Aug 29, 2005 17:24
Gah, im so sick of being poor. I always seem to have just enough money and nothing more. The only thing im blessed with is apparently good luck cause whenever something bad happens i always seem to just produce the money to cover it right at the nick of time. Of course, some would say its bad luck that i don't have the money on hand in the first place. Ever since i started my new job, which hasn't been long, I feel more eager to work. I'm tempted to pick up a shift tomorow cause i can't stand my days off anymore. Talk about wasting time.

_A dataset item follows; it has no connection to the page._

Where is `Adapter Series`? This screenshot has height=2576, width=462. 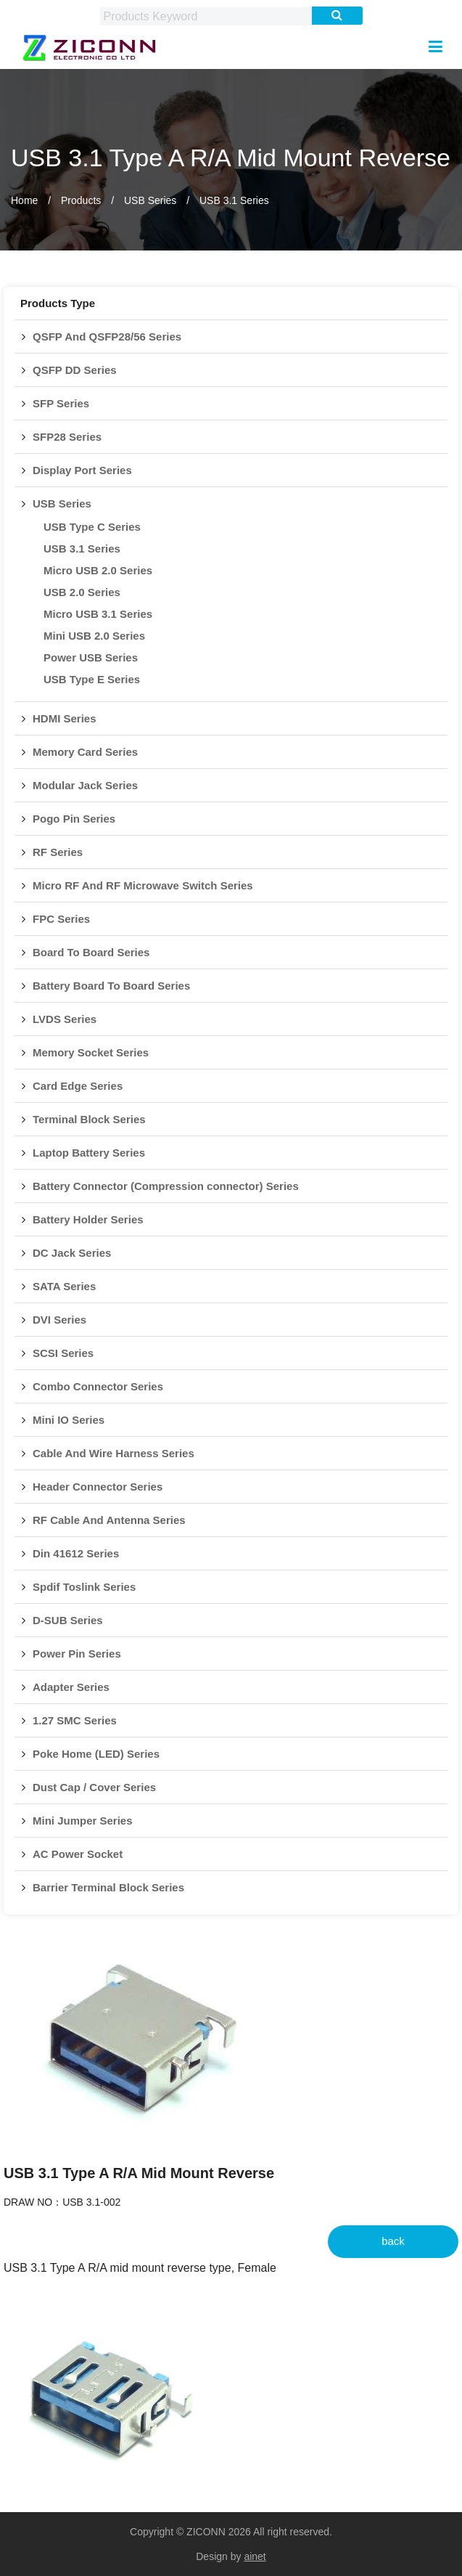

Today i had to get a new copy of my social security card cause i can't find mine for the life of me. I honestly don't think of terrorism very often unless someone brings it up in conversation, or maybe im watching the news, but it crossed my mind quite a bit while i was standing in line at the SS office. SOOO many people from different countries standing in line with backpacks and turbans and such and me, being bored as hell for the 30 min wait, started to let my mind wander. What if one of them decided to blow up an agency today while i just happened to be there. The funny part is, i didn't really give a shit from any discriminatory or political perspective, i just had to laugh at how bad my luck would have to be if the one time in my whole life i visit that place and it gets blown up. I started wondering what its actually like when a bomb goes off right next to you. Of course its bloody and probably kills you, but do you get even a moment to completely appreciate the fact that your about to die? I can't seem to decide if its better to have that moment of realiziation or for it all to simply end without a clue.
When i was younger i used to visualize painfull accidents happening to me alot to the point that it was quite distracting. If i just let my mind roll on its own i would think about falling from a building over and over, or maybe tripping and falling on a spike. I haven't really thought of that in so long but for some reason its coming back to me now. One particular scenario that stuck with me was me leaning over a spiked iron fence and slipping and impaling myself. I used to wonder if maybe i was seeing my own death but i managed to put it out of my mind and so far so good :P Since then i have taught myself to tunnel my thoughts so i can just concentrate on the one thing i either need to concentrate on, or something that isnt as tortuous. But, i have always had a very restless mind. Its too bad there isnt an off button u can just push now and then when you need to. Don't get me wrong, not all of its bad, I can multitask like no other and it really helps for doing math quickly in my head.